To better understand the technical parts of this post, it is also advisable to read my previous one: Linear vs nonlinear algos - when and why
LightGBM part
LightGBM is incredibly fast and flexible. But with great power comes the need for careful control. The following parameters, presented in a generally recommended order of tuning priority, are critical; however, it does not mean you must tune them all at once, since this is a straight way to the so-called validation overfitting. Best start simple and then move on step by step to see if OOS performance improves.
max_depth: Fundamentally dictates the complexity of individual learners. Unconstrained (None), trees can grow excessively deep, capturing noise rather than signal—a classic path to overfitting. For most financial time series or cross-sectional datasets, a constrained range, typically between 3 and 10, is advisable. Iterative testing within this band is key.
num_leaves: Controls the number of terminal nodes per tree. While the theoretical upper bound is 2^max_depth, allowing this many leaves, especially with deeper trees, drastically increases model capacity and overfitting risk. A more conservative strategy involves setting num_leaves to be significantly less than 2^max_depth. For instance, with a max_depth of 7 (128 potential leaves), values in the 30-60 range might offer a better bias-variance trade-off. Systematic exploration (e.g., 15, 31, 45, 63) is more effective than adhering rigidly to the power-of-2 rule.
n_estimators: The ensemble size. While more trees can improve performance, diminishing returns are typical, and computational cost increases linearly. This parameter interacts strongly with learning_rate; effective calibration often involves finding a balance, frequently guided by early stopping. Initial sweeps from 100 to 1000 in steps of 50-100 are common.
min_child_samples (aliased as min_data_in_leaf): Enforces a minimum data threshold for a leaf node. This prevents the model from creating splits based on idiosyncrasies of very small data subsets, thereby promoting smoother decision boundaries. Its optimal value is highly dataset-dependent; for lower-frequency data (e.g., weekly), 20 to 100 (with steps of 10-20) might be appropriate, whereas high-cardinality, granular data may warrant values in the hundreds.
min_child_weight (aliased as min_sum_hessian_in_leaf): A more refined control than min_child_samples.

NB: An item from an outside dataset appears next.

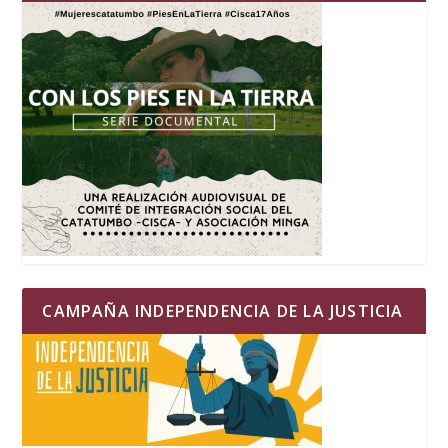
CAMPAÑA INDEPENDENCIA DE LA JUSTICIA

It refers to the minimum sum of second-order derivatives of the loss function (Hessians) required in a child. This considers not just the count but the "information content" or weight of samples. Starting from the default (1e-3) and exploring up to 10-20 (e.g., in steps of 0.5-1.0) can fine-tune leaf quality.
learning_rate (or eta): The shrinkage factor applied to each tree's contribution. Lower values (e.g., 0.01-0.05) generally necessitate higher n_estimators but often yield better generalization by allowing the model to learn more gradually. A typical range for exploration is 0.01 to 0.3.
reg_lambda (L2) and reg_alpha (L1): Regularization terms crucial for combating overfitting. L2 regularization penalizes the squared magnitude of feature weights, encouraging smaller, more diffuse weights. L1 regularization penalizes the absolute magnitude, potentially leading to sparse solutions (implicit feature selection). Exploring values from 0.0 (no regularization) to 5.0-10.0 in steps of 0.1-0.5 for both is a standard practice.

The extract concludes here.